Tax Planning

As a small business owner myself, I can speak from experience: tax planning is not as high on the priority list as I’d like. While you battle to keep your business running, and focus on the day to day operations on your business, it’s easy to overlook the importance of planning strategically for the end of the financial year. That’s where we can help!

There are a number of specific things you can do to not only understand what your likely tax liabilities will be for the year, but also actively minimise your tax bill.

Undertaking some strategic tax planning will not only minimise your tax bill, but perhaps more importantly it will bring you peace of mind. Knowing your likely tax bill is certainly better than being ‘surprised’ with a tax bill a month away from its due date – and then also being hit with ongoing income tax instalments! Good tax planning can also assist with keeping money in your business to be used on the day to day operations, as opposed to being paid to the ATO unnecessarily.

The first step to effective tax planning is to use actual current year data to forecast the entire year’s likely profit position. Then, we employ specific strategies to minimise your tax. Following are some basic tax planning strategies we consider to keep your tax down, and cash in your business:

1. Pre-pay expenses

If you qualify as a small business entity (turnover <$2M), then paying some of your business expenses in advance will bring forward tax deductions to the current year, subsequently reducing the amount of tax you pay. Examples of common items suitable for pre-paying are interest on business or investment loans, rent, leases, stationery and insurance. However it is important to consider the impact the prepayment of expenses will have on your cash flow position! This will usually determine how much your can prepay.

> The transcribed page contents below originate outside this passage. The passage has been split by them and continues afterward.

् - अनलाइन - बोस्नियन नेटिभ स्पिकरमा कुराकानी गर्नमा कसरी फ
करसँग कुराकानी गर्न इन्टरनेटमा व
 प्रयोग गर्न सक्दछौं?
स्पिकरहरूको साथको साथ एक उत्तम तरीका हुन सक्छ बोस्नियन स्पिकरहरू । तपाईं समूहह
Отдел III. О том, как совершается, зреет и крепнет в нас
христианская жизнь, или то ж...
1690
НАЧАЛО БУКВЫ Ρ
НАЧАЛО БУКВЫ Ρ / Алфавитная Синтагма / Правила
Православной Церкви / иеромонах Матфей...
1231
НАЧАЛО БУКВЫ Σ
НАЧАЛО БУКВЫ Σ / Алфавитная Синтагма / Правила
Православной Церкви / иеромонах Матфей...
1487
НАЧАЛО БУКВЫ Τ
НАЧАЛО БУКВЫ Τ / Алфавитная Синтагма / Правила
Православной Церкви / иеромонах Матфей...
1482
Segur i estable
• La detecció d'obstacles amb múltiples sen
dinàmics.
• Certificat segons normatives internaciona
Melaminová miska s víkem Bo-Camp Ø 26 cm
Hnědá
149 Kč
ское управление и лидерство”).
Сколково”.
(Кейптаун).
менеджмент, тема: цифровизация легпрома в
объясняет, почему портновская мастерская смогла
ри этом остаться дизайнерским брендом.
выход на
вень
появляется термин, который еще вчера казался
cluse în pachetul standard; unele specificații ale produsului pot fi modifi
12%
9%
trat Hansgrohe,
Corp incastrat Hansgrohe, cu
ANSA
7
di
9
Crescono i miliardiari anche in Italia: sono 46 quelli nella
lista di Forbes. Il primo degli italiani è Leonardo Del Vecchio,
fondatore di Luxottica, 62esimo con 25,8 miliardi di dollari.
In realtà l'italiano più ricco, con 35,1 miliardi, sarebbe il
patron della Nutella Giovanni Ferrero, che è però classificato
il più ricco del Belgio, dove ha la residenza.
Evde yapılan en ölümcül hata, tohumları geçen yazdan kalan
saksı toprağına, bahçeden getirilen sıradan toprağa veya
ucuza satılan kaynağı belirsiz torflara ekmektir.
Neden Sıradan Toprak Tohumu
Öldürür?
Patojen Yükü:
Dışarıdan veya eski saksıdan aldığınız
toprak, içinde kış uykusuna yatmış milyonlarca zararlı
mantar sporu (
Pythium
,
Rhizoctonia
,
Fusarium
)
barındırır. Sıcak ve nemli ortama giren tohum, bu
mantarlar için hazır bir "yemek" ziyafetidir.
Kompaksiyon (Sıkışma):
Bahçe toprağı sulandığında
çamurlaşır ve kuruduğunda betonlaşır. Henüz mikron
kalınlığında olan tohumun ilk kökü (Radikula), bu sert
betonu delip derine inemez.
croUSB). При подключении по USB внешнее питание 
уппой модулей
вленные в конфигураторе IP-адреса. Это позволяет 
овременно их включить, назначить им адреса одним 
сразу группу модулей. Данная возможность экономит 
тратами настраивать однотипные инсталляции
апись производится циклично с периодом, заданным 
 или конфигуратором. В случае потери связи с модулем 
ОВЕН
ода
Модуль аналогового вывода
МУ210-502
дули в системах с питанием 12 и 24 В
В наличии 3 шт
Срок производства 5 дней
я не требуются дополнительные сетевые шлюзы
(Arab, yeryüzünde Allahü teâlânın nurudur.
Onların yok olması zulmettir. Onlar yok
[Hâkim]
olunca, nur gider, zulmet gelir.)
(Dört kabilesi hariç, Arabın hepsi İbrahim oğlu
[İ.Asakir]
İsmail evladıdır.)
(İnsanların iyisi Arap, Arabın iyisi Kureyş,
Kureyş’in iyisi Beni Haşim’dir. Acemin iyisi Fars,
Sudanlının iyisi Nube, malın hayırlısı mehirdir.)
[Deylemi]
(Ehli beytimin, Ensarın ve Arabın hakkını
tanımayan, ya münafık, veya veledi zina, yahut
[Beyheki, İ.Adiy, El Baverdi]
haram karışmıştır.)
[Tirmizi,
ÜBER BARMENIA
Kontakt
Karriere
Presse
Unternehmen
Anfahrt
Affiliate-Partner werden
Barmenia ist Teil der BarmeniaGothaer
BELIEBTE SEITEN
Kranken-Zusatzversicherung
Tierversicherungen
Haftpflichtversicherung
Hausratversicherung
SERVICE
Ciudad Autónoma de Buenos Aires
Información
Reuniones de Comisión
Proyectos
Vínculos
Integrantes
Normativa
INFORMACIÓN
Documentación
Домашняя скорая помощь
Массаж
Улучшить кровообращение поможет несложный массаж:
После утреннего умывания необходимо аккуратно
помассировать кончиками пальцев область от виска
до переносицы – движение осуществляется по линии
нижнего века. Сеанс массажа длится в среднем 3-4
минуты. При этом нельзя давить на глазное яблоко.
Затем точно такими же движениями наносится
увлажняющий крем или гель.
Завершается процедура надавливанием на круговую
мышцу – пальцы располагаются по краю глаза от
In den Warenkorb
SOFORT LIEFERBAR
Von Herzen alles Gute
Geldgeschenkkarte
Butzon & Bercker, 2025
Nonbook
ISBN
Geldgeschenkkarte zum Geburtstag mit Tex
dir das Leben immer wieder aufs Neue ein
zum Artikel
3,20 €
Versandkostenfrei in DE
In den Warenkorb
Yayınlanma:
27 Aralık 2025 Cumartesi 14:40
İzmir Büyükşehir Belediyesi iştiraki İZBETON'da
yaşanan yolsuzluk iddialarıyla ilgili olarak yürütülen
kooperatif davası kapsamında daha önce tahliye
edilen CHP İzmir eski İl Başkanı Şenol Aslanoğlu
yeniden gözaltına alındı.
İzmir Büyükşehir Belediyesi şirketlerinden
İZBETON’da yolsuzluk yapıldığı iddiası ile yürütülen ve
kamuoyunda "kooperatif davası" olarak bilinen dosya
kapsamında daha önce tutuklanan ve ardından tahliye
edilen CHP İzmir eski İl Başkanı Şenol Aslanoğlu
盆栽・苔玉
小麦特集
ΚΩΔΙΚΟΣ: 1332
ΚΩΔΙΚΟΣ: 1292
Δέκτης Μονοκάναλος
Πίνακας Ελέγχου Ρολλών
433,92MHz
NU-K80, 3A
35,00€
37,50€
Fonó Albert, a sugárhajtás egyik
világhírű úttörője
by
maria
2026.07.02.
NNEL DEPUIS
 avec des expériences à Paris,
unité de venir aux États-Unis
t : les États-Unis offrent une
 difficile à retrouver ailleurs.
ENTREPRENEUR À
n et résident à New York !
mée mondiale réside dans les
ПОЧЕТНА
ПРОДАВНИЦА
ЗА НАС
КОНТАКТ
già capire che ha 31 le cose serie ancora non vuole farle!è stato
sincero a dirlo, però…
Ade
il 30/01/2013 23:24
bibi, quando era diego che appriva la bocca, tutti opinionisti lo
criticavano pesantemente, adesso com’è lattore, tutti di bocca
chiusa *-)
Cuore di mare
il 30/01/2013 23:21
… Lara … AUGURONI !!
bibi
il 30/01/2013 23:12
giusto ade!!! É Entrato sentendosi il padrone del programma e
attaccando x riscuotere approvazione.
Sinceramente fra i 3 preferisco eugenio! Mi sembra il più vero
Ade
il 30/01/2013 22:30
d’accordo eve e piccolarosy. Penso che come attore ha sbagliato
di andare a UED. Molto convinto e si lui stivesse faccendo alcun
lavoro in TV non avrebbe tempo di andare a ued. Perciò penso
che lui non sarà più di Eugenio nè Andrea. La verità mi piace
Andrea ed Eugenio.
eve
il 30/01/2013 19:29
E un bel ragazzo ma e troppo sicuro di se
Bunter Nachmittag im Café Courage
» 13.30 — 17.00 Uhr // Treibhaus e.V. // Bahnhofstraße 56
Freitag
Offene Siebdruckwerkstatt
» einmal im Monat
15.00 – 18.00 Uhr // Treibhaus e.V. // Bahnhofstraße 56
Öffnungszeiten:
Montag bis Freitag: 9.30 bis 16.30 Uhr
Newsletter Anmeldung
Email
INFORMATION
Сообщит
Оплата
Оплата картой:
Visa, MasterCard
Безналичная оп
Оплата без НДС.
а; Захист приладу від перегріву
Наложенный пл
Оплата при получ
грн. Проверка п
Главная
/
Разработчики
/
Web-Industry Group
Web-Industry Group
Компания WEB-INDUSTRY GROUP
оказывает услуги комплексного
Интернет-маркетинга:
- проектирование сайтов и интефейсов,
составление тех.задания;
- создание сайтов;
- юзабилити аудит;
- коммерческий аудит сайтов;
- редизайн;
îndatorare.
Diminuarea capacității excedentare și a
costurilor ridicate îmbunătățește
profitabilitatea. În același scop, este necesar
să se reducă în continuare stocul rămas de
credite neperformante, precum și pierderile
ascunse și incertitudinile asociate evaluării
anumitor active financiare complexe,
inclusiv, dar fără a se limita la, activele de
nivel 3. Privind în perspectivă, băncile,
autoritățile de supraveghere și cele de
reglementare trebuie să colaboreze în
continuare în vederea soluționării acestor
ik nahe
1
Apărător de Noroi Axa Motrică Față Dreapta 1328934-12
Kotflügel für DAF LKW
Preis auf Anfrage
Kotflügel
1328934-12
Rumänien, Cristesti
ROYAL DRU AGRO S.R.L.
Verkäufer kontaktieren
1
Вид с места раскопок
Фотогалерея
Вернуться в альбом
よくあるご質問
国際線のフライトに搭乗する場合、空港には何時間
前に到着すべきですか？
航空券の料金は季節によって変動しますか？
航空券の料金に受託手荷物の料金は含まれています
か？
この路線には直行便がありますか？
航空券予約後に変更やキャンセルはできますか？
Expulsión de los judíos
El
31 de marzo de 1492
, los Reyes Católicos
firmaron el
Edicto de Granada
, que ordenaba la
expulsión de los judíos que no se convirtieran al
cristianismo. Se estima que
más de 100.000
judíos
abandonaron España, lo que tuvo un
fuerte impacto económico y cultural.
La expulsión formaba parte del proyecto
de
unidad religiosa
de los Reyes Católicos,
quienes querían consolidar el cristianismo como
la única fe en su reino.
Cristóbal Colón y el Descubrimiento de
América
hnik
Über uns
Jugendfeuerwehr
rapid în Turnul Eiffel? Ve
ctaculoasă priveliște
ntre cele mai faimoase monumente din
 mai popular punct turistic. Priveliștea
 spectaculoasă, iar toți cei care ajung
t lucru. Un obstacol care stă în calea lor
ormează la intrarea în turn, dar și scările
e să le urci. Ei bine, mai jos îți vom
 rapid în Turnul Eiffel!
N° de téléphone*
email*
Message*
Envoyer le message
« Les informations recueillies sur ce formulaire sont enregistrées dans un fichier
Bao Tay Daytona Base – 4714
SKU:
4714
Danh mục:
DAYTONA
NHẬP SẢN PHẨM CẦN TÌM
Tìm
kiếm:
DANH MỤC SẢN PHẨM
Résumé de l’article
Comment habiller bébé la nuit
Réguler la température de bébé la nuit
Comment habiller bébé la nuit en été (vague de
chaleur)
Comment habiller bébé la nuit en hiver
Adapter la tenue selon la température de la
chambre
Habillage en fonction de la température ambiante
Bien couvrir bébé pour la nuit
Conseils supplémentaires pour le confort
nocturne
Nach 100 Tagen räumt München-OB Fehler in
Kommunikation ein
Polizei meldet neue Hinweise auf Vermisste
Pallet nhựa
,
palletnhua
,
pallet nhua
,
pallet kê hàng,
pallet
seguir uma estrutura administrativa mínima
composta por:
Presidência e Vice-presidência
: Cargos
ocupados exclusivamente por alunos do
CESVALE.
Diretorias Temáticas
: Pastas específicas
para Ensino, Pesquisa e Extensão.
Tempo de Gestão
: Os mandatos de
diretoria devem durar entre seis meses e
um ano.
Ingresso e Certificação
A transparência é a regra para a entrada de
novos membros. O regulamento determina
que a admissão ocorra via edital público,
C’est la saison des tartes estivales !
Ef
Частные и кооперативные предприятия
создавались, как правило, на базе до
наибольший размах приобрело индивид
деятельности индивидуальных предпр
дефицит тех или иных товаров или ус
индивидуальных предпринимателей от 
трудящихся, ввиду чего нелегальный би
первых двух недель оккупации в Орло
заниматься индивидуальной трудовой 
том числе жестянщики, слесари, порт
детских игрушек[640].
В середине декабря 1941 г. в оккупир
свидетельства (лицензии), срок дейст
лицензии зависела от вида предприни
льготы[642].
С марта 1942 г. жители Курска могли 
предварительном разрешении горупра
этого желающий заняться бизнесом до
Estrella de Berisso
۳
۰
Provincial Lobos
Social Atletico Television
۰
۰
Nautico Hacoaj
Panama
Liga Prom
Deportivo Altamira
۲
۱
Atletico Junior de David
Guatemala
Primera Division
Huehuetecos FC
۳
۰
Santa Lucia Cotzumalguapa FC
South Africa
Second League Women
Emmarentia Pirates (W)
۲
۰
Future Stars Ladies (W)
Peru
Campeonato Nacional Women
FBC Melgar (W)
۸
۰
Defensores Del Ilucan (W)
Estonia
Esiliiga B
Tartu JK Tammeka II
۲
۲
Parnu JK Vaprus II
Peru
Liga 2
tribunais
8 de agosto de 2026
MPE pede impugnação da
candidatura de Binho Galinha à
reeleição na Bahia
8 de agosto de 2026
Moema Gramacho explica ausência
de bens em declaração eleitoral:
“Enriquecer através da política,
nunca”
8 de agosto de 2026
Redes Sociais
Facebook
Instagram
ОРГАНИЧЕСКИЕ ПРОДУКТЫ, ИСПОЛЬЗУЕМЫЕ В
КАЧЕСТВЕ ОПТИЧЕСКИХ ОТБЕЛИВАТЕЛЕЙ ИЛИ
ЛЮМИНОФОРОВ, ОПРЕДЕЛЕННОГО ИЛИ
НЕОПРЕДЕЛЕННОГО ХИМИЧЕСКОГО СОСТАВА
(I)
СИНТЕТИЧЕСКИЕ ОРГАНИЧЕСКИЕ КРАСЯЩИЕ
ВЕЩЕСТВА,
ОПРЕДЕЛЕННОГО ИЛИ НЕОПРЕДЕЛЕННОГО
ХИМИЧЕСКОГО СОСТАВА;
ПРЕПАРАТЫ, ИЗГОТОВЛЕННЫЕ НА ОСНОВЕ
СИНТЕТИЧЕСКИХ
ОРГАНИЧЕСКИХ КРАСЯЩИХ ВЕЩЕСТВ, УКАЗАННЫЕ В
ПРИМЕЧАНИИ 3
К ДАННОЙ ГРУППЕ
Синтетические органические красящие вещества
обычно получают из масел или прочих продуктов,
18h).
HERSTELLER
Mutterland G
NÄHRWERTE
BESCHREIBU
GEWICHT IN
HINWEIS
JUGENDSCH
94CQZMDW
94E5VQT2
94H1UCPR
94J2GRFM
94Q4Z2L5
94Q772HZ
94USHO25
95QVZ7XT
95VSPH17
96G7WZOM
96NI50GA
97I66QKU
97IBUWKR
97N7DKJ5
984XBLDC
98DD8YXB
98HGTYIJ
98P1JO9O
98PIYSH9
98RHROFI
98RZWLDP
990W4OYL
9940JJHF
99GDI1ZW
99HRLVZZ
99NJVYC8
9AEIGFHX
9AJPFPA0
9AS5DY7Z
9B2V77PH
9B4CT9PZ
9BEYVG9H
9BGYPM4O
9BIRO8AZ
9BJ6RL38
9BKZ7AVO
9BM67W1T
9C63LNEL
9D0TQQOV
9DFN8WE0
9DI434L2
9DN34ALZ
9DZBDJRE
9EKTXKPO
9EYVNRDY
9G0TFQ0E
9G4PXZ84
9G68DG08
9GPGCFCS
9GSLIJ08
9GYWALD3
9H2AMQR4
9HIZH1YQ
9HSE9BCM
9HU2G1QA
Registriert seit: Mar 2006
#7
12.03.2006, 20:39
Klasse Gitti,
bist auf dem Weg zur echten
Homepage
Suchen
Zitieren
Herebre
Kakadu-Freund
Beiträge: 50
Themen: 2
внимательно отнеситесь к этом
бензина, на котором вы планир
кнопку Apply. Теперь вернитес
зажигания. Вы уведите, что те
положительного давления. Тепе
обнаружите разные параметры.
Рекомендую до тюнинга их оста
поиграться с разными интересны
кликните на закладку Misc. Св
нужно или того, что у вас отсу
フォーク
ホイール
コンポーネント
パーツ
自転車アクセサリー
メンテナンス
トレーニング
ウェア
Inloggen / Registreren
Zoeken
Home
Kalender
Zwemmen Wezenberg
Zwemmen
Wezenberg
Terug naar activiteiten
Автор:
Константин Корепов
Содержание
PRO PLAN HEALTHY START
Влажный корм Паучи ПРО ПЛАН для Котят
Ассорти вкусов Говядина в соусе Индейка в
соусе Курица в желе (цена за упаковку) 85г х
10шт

2. Putting money into your Super

Before 30 June, you should also consider paying additional money into your superannuation fund. This is tax effective for sole traders in particular, and often small business owners. In doing so, it is imperative to ensure you haven’t exceeded the superannuation concessional contribution limits and the employment income threshold. Please contact our office if you would like to know more about how much you can put into super.

If you receive income as an employee, you should consider whether you are entitled to the Federal Government’s co-contribution for personal after-tax contributions, up to $500. Although it won’t save you in tax, it will result in increasing your super balance at the government’s expense! Click here for more information on the government co-contribution. We recommend you seek Financial Advice from a qualified financial planner before making a contribution.

3. Pay your employees’ Super Early!

Superannuation contributions for employees are not legally due until 28 days after the end of the quarter. So for most employers, the final quarter’s superannuation is not payable until July 2015. Superannuation is only deductible once paid, so in the above example, the final quarter’s super would not be deductible until the following financial year – 2015/16. To bring forward the tax deduction, consider prepaying your super prior to 30 June – keeping in mind the super needs to be received by the Fund prior to that date. So don’t leave it too late!

4. Review your Debtors

Where sales are made on account to customers, review this list to ensure any unrecoverable debt is written off, hence not included in your taxable income!

5. Review your Stock

30 June is also the time in your business to conduct stock counts. This will not only ensure accurate reporting of business performance, but is also an opportunity to identify slow moving and obsolete stock that should be written off and not accounted for in your final stock listing. Lower stock values reduce the amount of tax you will pay!

6. Review your current Asset/Depreciation Schedule:

This schedule will contain details of assets that are currently being depreciated by the business. Identifying obsolete assets that require scrapping, and updating effective lives (depreciation rates) may also result in a higher tax deduction for your business.
The recent Budget release announced that for small businesses an immediate deduction can be claimed for assets up to $20,000, acquired and installed after 12 May 2015. This can result in a significant tax savings for the current financial year.

7. Defer Income

Deferring Income is also a common strategy to reduce tax payable. This means you hold off invoicing for some of your clients until 1 July. The tax on this income would therefore be shifted to the 2015/2016 financial year. In deciding whether this strategy works for you, you should assess the impact on your cash flow, and of course, the impact on customers.

This strategy is particularly beneficial considering the company tax rate cut (from 30% to 28.5%) that becomes effective 1 July 2015. Pushing income into next financial year will result in that income being taxed at a lower rate. This advantage is not entirely lost on our non-company businesses, as there is a 5% tax rebate available (limited to $1,000 per individual), again starting from 1 July 2015. Although the company rate cut and the tax discount are not yet legislated, experts predict no resistance from government bodies – so it’s likely we can utilise these tax discounts.